Do you know which non-governmental organization is among the first to arrive and the last to leave when a natural disaster strikes anywhere in the world? If you were among the nearly 100 people attending the recent Orthodox Forum presentation at Congregation Ohav Emeth in Highland Park, you would know that the answer is IsraAID.
Mark Abraham of the Orthodox Forum was quick to note that one of the critical reasons to know about IsraAID is to counteract the anti-Israel narrative that is so prevalent in segments of the world today. It is critical to show the world how much good the tiny country of Israel does, and how they benefit so many people.
Seth H. Davis, executive director of IsraAID USA, spoke about the origin and many accomplishments of the organization. Founded in 2001, IsraAID has worked in emergency and long-term development settings in more than 50 countries around the world. Its mission is to support people affected by natural disasters and/or humanitarian crises by partnering with local communities to provide urgent aid, assist in recovery, and reduce the risk of future disasters.
IsraAID’s strategy to eliminate rising levels of anti-Israel hatred consists of three pillars: saving lives, rebuilding destroyed areas, and bridging connections to people. Their WASH (Water, Sanitation and Hygiene) teams export the Israeli ingenuity and know-how of water technologies to water deprived countries when disasters strike. By necessity, Israel has become a global leader in reducing the levels of mental trauma as a result of the constant rocket barrages in the southern communities and domestic terrorist incidents throughout the country. The skills they have learned have been shared with many countries to help children and adults cope with the losses they have faced. Their search and rescue units are deployed mainly after earthquakes, where they work with the Israeli military units.
Davis noted that the organization responded to nine emergencies in 2017 alone and over 5 million people have been helped. They deployed to North Carolina and Florida in 2018 after hurricanes hit. The key to the organization’s success is that they not only provide initial aid immediately after a disaster, but work with the communities involved to care for the mental and physical needs of the community as normalcy begins to return. The devastation after Hurricane Maria in 2017 left many communities in Puerto Rico without drinking water. It would have been relatively easy to merely hand over cases of bottled water or repair the water purification system. Bottled water would have been a short term solution, and repair of the electrical powered filtration system would leave it vulnerable in the event of a future disaster. IsraAID engineers designed a water purification system that derived its operating power from harnessing the power of gravity, making it viable even if the power grid were to fail.

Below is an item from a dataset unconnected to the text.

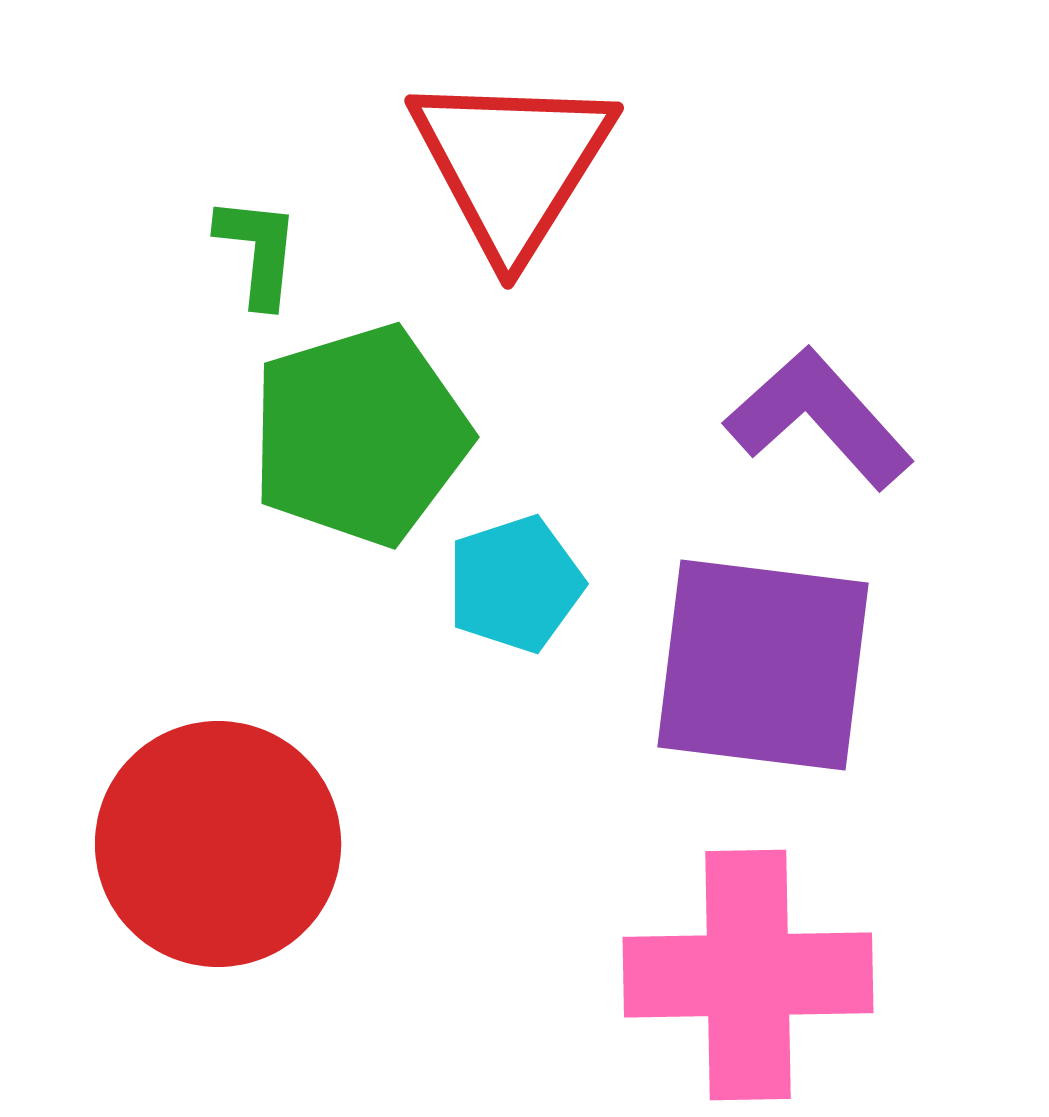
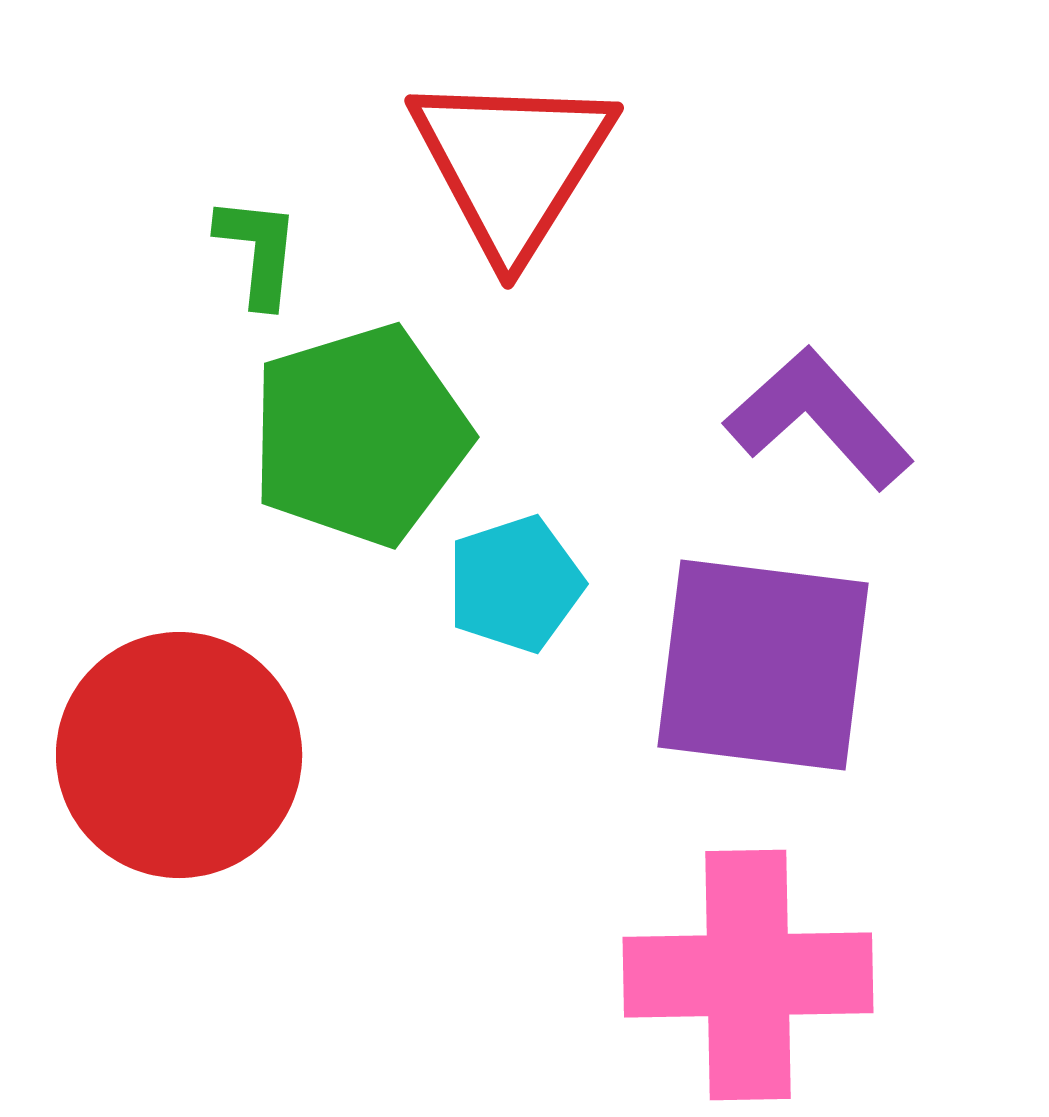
red circle: moved 39 px left, 89 px up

One key to success in helping after a disaster is asking the local people what they need. Many aid organizations come in and do what they think is needed, but may not be what the people affected want. Allowing people a say in what happens to them serves a role in their recovery.
Davis relayed the moving story of the IsraAid team working in Nepal after an earthquake in 2016. The team was told that there were 22 people missing after a hospital collapsed. Against all odds, they were able to locate one lone survivor alive in the rubble five days after the earthquake. IsraAID teams remained in Nepal long after the immediate needs had been fulfilled. With much of the country in extreme poverty, IsraAID team members created a bee keeping/honey producing project to provide sustainable income to the village.

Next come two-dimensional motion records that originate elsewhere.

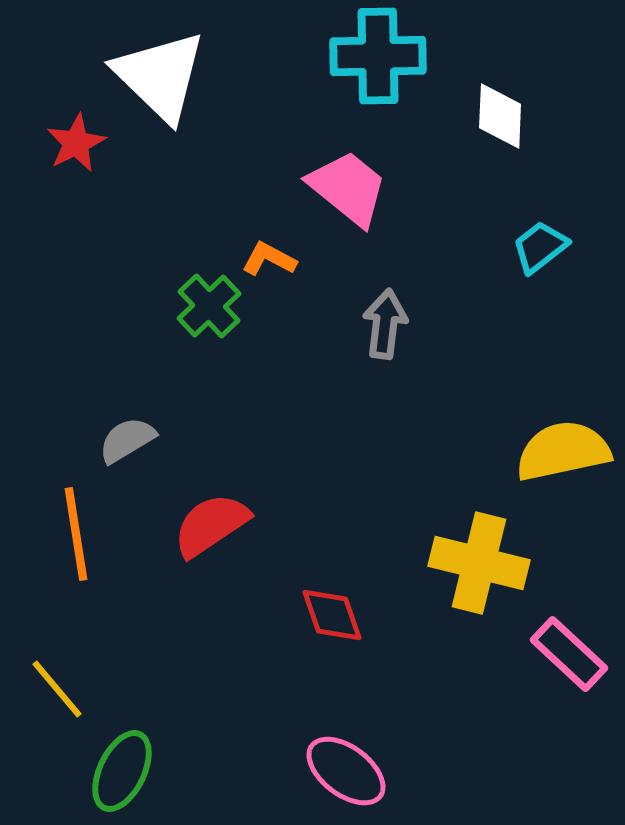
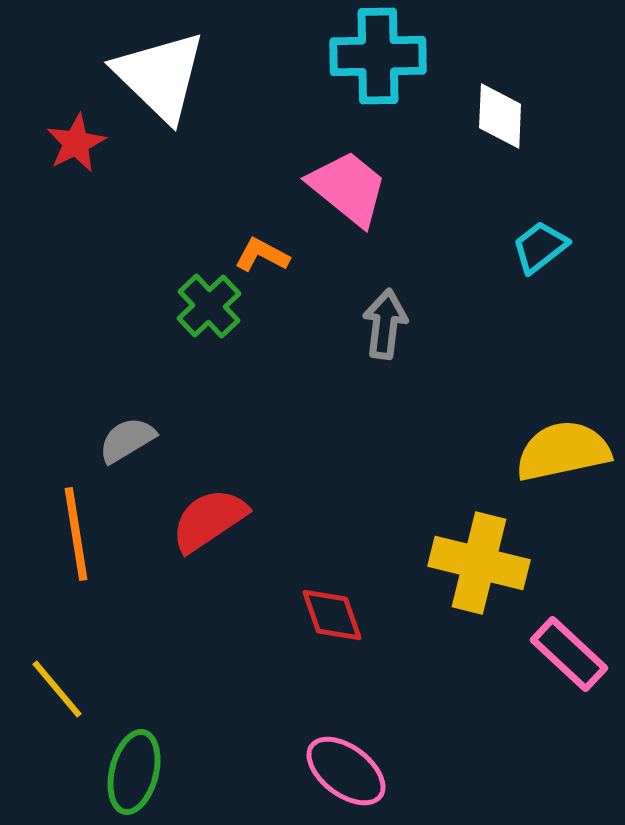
orange L-shape: moved 7 px left, 4 px up
red semicircle: moved 2 px left, 5 px up
green ellipse: moved 12 px right, 1 px down; rotated 12 degrees counterclockwise
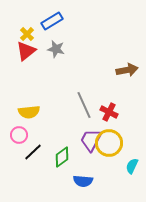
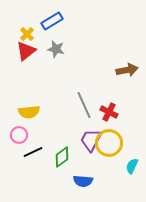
black line: rotated 18 degrees clockwise
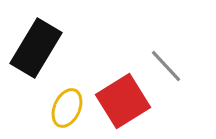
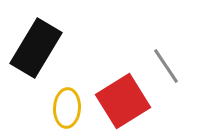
gray line: rotated 9 degrees clockwise
yellow ellipse: rotated 21 degrees counterclockwise
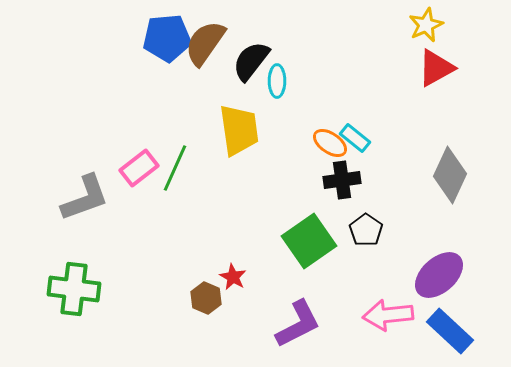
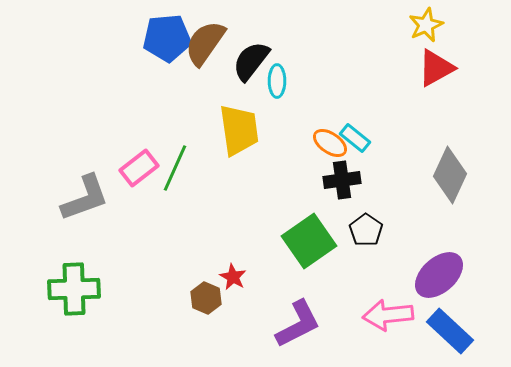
green cross: rotated 9 degrees counterclockwise
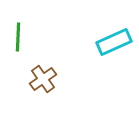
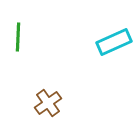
brown cross: moved 5 px right, 24 px down
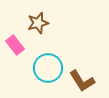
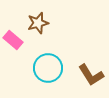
pink rectangle: moved 2 px left, 5 px up; rotated 12 degrees counterclockwise
brown L-shape: moved 9 px right, 6 px up
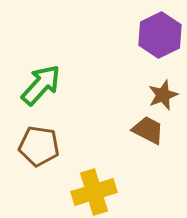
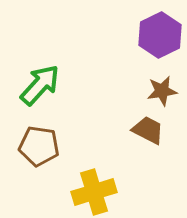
green arrow: moved 1 px left
brown star: moved 1 px left, 4 px up; rotated 12 degrees clockwise
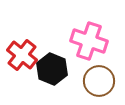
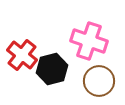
black hexagon: rotated 24 degrees clockwise
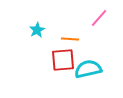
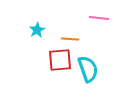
pink line: rotated 54 degrees clockwise
red square: moved 3 px left
cyan semicircle: rotated 84 degrees clockwise
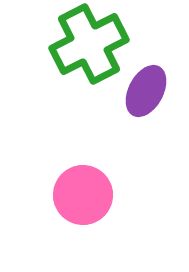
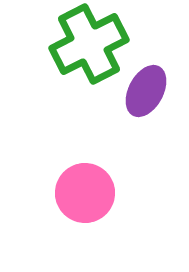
pink circle: moved 2 px right, 2 px up
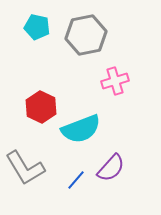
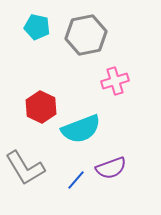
purple semicircle: rotated 28 degrees clockwise
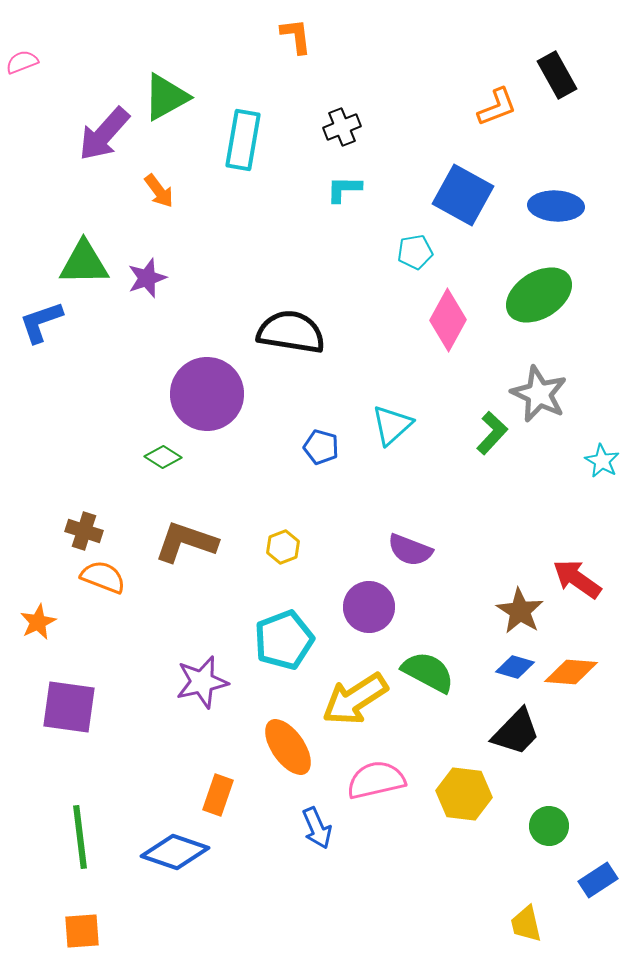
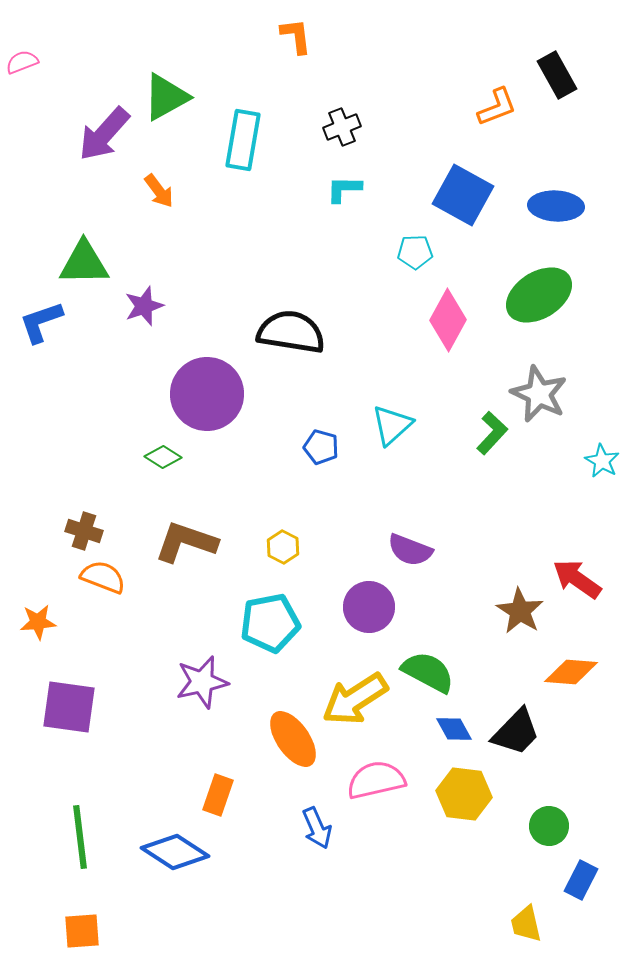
cyan pentagon at (415, 252): rotated 8 degrees clockwise
purple star at (147, 278): moved 3 px left, 28 px down
yellow hexagon at (283, 547): rotated 12 degrees counterclockwise
orange star at (38, 622): rotated 21 degrees clockwise
cyan pentagon at (284, 640): moved 14 px left, 17 px up; rotated 10 degrees clockwise
blue diamond at (515, 667): moved 61 px left, 62 px down; rotated 45 degrees clockwise
orange ellipse at (288, 747): moved 5 px right, 8 px up
blue diamond at (175, 852): rotated 14 degrees clockwise
blue rectangle at (598, 880): moved 17 px left; rotated 30 degrees counterclockwise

IsraAID does not have a ‘one size fits all’ methodology for helping at a disaster. Art therapy classes were established in Japan after the 2011 tsunami, as it was hard for the people to express emotions verbally. Using painting and coloring allowed expression of the pain they were feeling and opened the pathway to healing.
Noting that there is a humanitarian crisis in Venezuela that is far more critical than the much-publicized Syrian refugee crisis, Davis detailed how IsraAID teams help unify and organize local populations to provide assistance. Venezuela’s failing economy has led to a severe hunger crisis leading many to enter neighboring Columbia illegally in the hopes of finding food. Fifty years ago, Venezuelans stepped in to help Columbia when they had an economic crisis with many people going hungry. IsraAid organized aid efforts provided by Columbians who were happy to return the favor that was extended to them.
Davis ended the program by answering the unasked question of what can be gained by creating an organization that is specifically designed for helping non-Jews, as IsraAid does not provide help within the borders of Israel. IsraAID was designed to be a non-political organization that exports knowledge for the benefit to humanity. What is gained is the building of bridges between Jews and non-Jews as well as creating a link to something liberal Jews can support to unite the entire Jewish family.